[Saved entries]
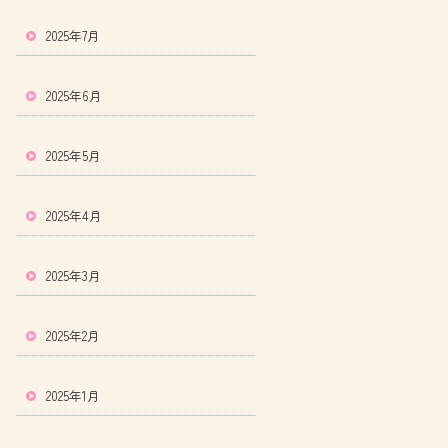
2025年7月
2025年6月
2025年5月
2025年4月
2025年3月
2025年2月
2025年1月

...

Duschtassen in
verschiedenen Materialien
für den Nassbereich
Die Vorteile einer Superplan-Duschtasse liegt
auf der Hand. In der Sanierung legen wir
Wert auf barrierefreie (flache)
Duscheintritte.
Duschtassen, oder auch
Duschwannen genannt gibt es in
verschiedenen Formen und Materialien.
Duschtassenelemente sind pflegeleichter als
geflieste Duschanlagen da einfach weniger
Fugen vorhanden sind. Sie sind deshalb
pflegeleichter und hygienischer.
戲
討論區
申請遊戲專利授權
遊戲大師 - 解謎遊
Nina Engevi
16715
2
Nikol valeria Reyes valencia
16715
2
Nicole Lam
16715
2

==

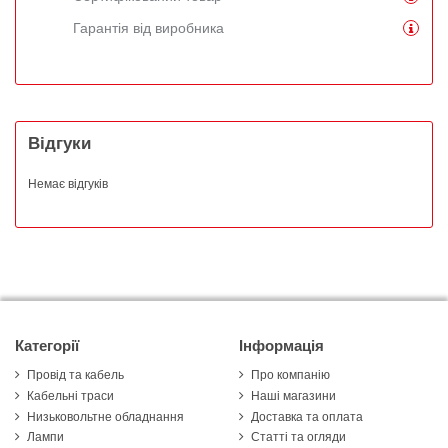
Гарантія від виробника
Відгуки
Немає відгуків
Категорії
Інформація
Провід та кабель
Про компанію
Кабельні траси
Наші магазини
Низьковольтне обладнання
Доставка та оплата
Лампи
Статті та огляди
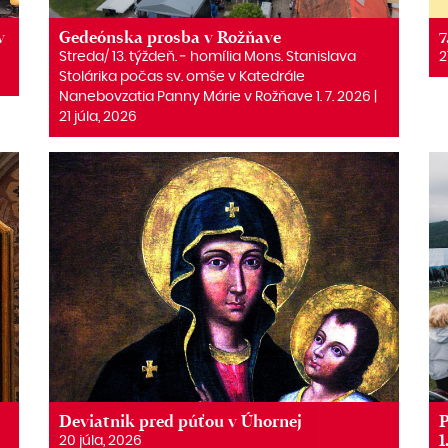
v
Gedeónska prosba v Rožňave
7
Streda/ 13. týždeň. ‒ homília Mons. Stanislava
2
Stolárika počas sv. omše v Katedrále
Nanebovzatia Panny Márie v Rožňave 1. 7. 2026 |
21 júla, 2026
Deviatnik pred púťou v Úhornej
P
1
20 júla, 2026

--- Work order ---
Whenever a line above has the word "pflegeleichter" in it, copy that line.

--- Solution to the exercise ---
Duschtassenelemente sind pflegeleichter als
pflegeleichter und hygienischer.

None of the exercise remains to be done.